Ahora ni siquiera sabía por qué había contestado. Puede que solo lo hubiera hecho porque el mozo de correos se había quedado esperando en la puerta y él había preferido ahorrarse un posible viaje a la estafeta. La pereza nos impone casi todas nuestras decisiones, reflexionó. Y, claro está, a la sazón todavía no había abierto las cartas… En cualquier caso, el viaje tendría sus compensaciones. El coro de Tolnbridge era excelente, y el órgano, un Willis de cuatro teclados, estaba considerado uno de los mejores del país. Recordaba que tenía un registro de corneta que sonaba de verdad como una corneta, un tapadillo encantador, una noble tuba y un pedalero de treinta y dos pies que en su registro más bajo emitía un vibrante latido rítmico que resonaba por todo el edificio intimidando a los fieles… Pero ¿acaso eran estos detalles suficiente compensación?

Fuera como fuese —su homilía mental se prolongó mientras el taxi cruzaba Trafalgar Square—, aquí estaba, involucrado contra su voluntad en un sórdido conflicto del desorden público que suponía un considerable peligro personal.
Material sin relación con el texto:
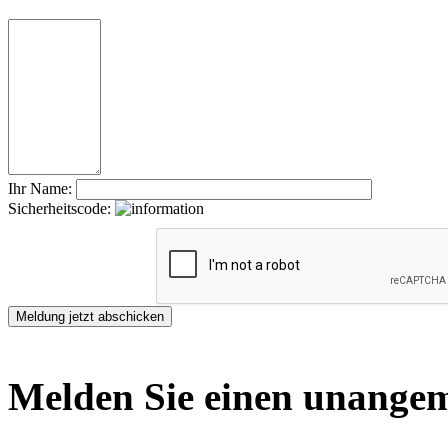
Ihr Name:
Sicherheitscode:
Melden Sie einen unangem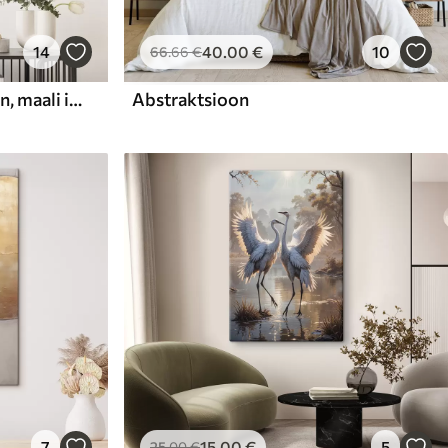
14
40
.00
€
10
66
.66
€
Abstraktne kompositsioon, maali imitatsioon
Abstraktsioon
7
15
.00
€
5
25
.00
€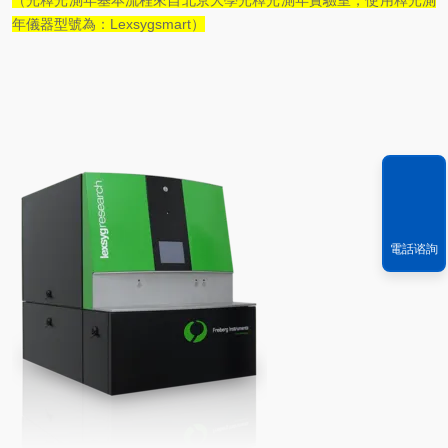
（光釋光測年基本流程來自北京大學光釋光測年實驗室，使用釋光測
年儀器型號為：
L
exsygsmart
）
電話谘詢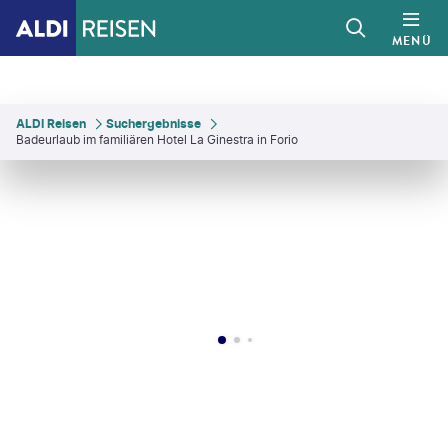
MENÜ
ALDI Reisen
Suchergebnisse
Badeurlaub im familiären Hotel La Ginestra in Forio
Bottigelli - gty
©
digitallsolutions
©
Sean Pavone - gty
©
I just try to tell my emotions and take you around the w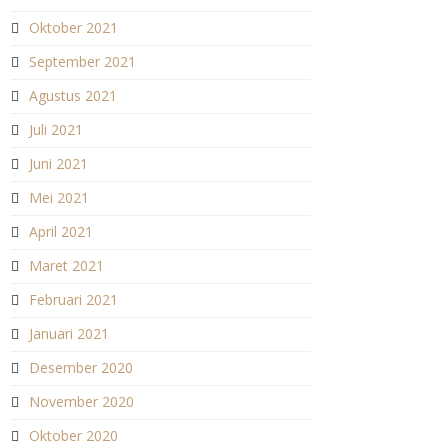
Oktober 2021
September 2021
Agustus 2021
Juli 2021
Juni 2021
Mei 2021
April 2021
Maret 2021
Februari 2021
Januari 2021
Desember 2020
November 2020
Oktober 2020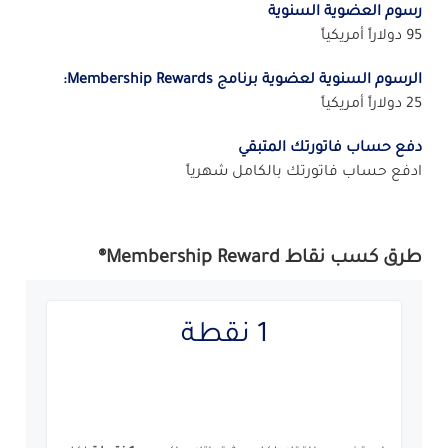
رسوم العضوية السنوية
95 دولاراً أمريكياً
الرسوم السنوية لعضوية برنامج Membership Rewards:
25 دولاراً أمريكياً
دفع حساب فاتورتك المتبقي
ادفع حساب فاتورتك بالكامل شهرياً
طرق كسب نقاط Membership Reward®
How
You
1 نقطة
Earn
Carousel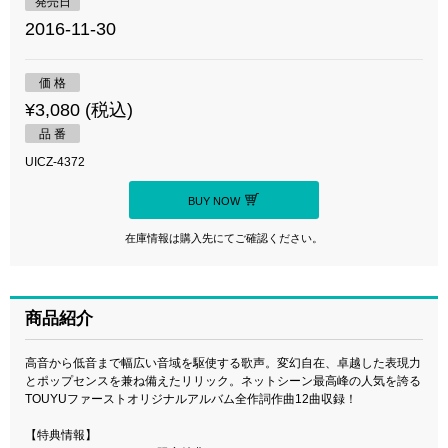
発売日
2016-11-30
価 格
¥3,080 (税込)
品 番
UICZ-4372
BUY NOW
在庫情報は購入先にてご確認ください。
商品紹介
高音から低音まで幅広い音域を駆使する歌声。変幻自在、卓越した表現力
とポップセンスを兼ね備えたリリック。ネットシーン最高峰の人気を誇る
TOUYUファーストオリジナルアルバム全作詞作曲12曲収録！
【特典情報】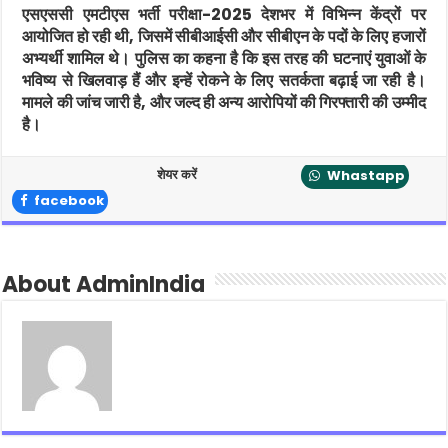
एसएससी एमटीएस भर्ती परीक्षा-2025 देशभर में विभिन्न केंद्रों पर
आयोजित हो रही थी, जिसमें सीबीआईसी और सीबीएन के पदों के लिए हजारों
अभ्यर्थी शामिल थे। पुलिस का कहना है कि इस तरह की घटनाएं युवाओं के
भविष्य से खिलवाड़ हैं और इन्हें रोकने के लिए सतर्कता बढ़ाई जा रही है।
मामले की जांच जारी है, और जल्द ही अन्य आरोपियों की गिरफ्तारी की उम्मीद
है।
शेयर करें
Whastapp
facebook
About AdminIndia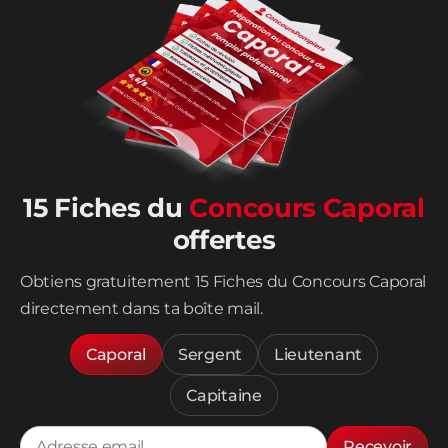
15 Fiches du
Concours Caporal
offertes
Obtiens gratuitement 15 Fiches du Concours Caporal
directement dans ta boîte mail.
Caporal
Sergent
Lieutenant
Capitaine
Recevoir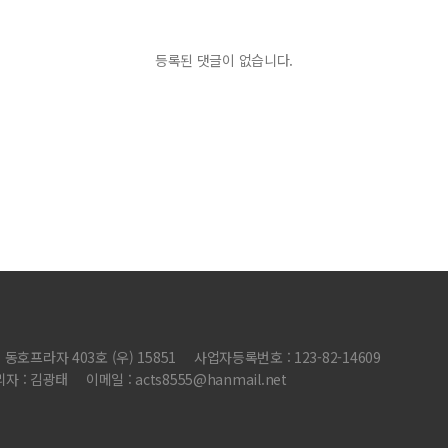
등록된 댓글이 없습니다.
동호프라자 403호 (우) 15851
사업자등록번호 : 123-82-14609
자 : 김광태
이메일 : acts8555@hanmail.net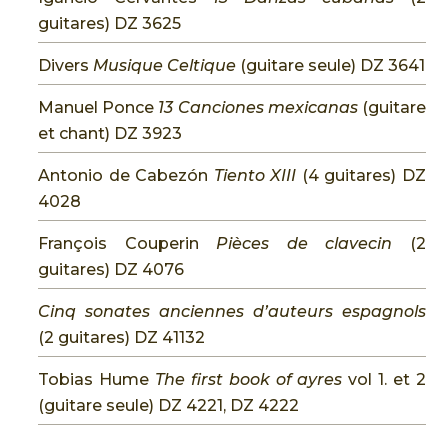
guitares) DZ 3625
Divers
Musique Celtique
(guitare seule) DZ 3641
Manuel Ponce
13 Canciones mexicanas
(guitare
et chant) DZ 3923
Antonio de Cabezón
Tiento XIII
(4 guitares) DZ
4028
François Couperin
Pièces de clavecin
(2
guitares) DZ 4076
Cinq sonates anciennes d’auteurs espagnols
(2 guitares) DZ 41132
Tobias Hume
The first book of ayres
vol 1. et 2
(guitare seule) DZ 4221, DZ 4222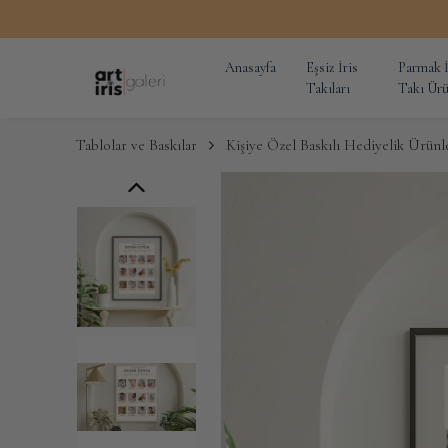
Anasayfa
Eşsiz İris
Parmak İ
Takıları
Takı Ürü
Tablolar ve Baskılar
Kişiye Özel Baskılı Hediyelik Ürünl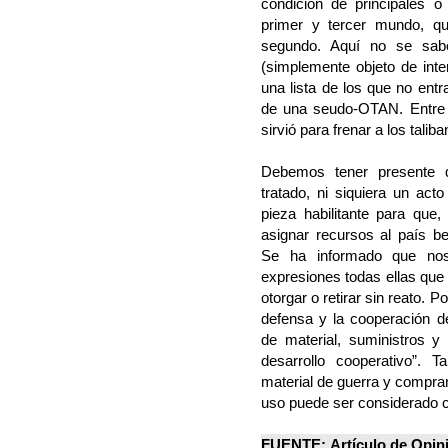
condición de principales o
primer y tercer mundo, qu
segundo. Aquí no se sabe
(simplemente objeto de inte
una lista de los que no entr
de una seudo-OTAN. Entre l
sirvió para frenar a los taliba
Debemos tener presente q
tratado, ni siquiera un act
pieza habilitante para que, 
asignar recursos al país be
Se ha informado que nos d
expresiones todas ellas que
otorgar o retirar sin reato.
defensa y la cooperación d
de material, suministros y 
desarrollo cooperativo”. 
material de guerra y compra
uso puede ser considerado 
FUENTE:
Artículo de Opin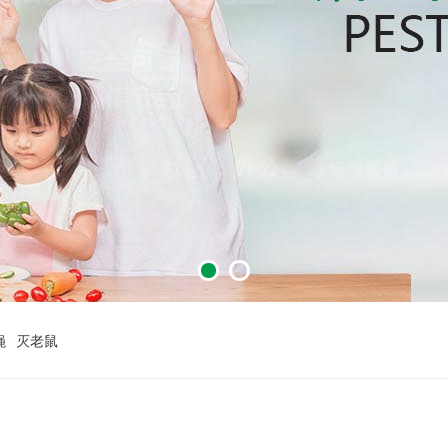
蝇
灭老鼠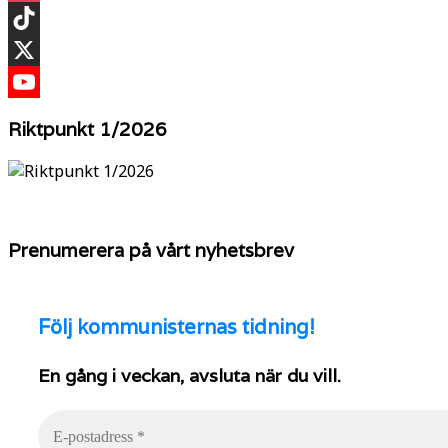
Instagram
TikTok
X
YouTube
Riktpunkt 1/2026
Prenumerera på vårt nyhetsbrev
Följ
kommunisternas tidning!
En gång i veckan, avsluta när du vill.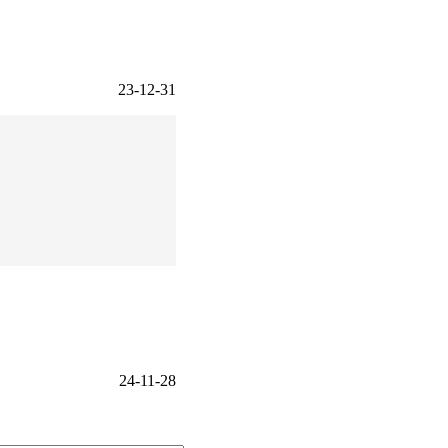
23-12-31
24-11-28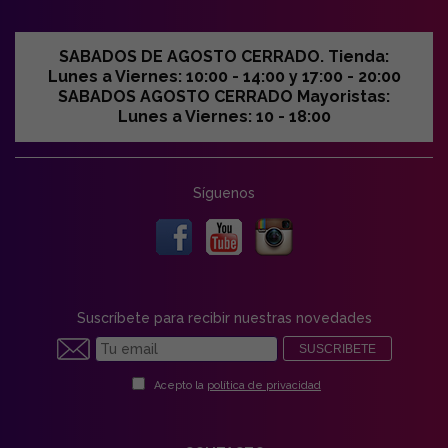
SABADOS DE AGOSTO CERRADO. Tienda:
Lunes a Viernes: 10:00 - 14:00 y 17:00 - 20:00
SABADOS AGOSTO CERRADO Mayoristas:
Lunes a Viernes: 10 - 18:00
Síguenos
Suscríbete para recibir nuestras novedades
SUSCRIBETE
Acepto la
política de privacidad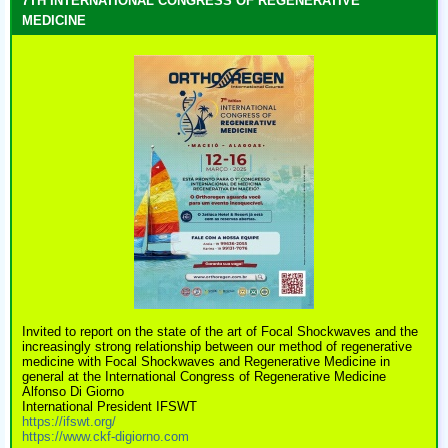
7TH INTERNATIONAL CONGRESS OF REGENERATIVE
MEDICINE
Invited to report on the state of the art of Focal Shockwaves and the
increasingly strong relationship between our method of regenerative
medicine with Focal Shockwaves and Regenerative Medicine in
general at the International Congress of Regenerative Medicine
Alfonso Di Giorno
International President IFSWT
https://ifswt.org/
https://www.ckf-digiorno.com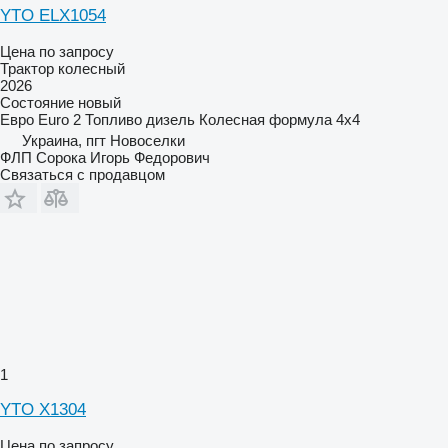
YTO ELX1054
Цена по запросу
Трактор колесный
2026
Состояние
новый
Евро
Euro 2
Топливо
дизель
Колесная формула
4x4
Украина, пгт Новоселки
ФЛП Сорока Игорь Федорович
Связаться с продавцом
1
YTO X1304
Цена по запросу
La carta y el telegrama eran buena prueba de ello. Pero quedaba por saber en qué consistía todo aquel asunto en realidad. El telegrama, con la puntuación pertinente, sugería que algún enemigo se había propuesto abolir, mediante una guerra de desgaste, cualquier tipo de música sacra en Tolnbridge, lo que probablemente implicaba que su inminente llegada no sería bien recibida. Pero aquello parecía harto improbable, por no decir una pura fantasía. Los organistas habían sido «acribillados». ¿Qué demonios significaba eso? La palabra insinuaba, alarmantemente, metralletas… Pero ya sabía que Fen tendía a la exageración y que en las pequeñas ciudades episcopales del oeste de Inglaterra no abundaban las bandas armadas. Geoffrey suspiró. Era inútil especular. Él se había implicado: había quemado la mayor parte de sus naves y las que le quedaban no eran aptas para la navegación. Lo único que podía hacer ahora era quedarse sentadito y, si ocurría algo, confiar en el destino y en su propio ingenio, aunque ni el uno ni el otro le hubiesen prestado el menor servicio en el pasado. ¿Y qué era eso del cazamariposas…?

¡El cazamariposas! No lo había comprado.

El taxi rodeaba Cambridge Circus para entrar en Charing Cross Road. Miró apresuradamente el reloj y golpeó el cristal.

—Regent Street —dijo.

El coche dio un giro completo y enfiló por Shaftesbury Avenue.

El taxi que los seguía también alteró su curso.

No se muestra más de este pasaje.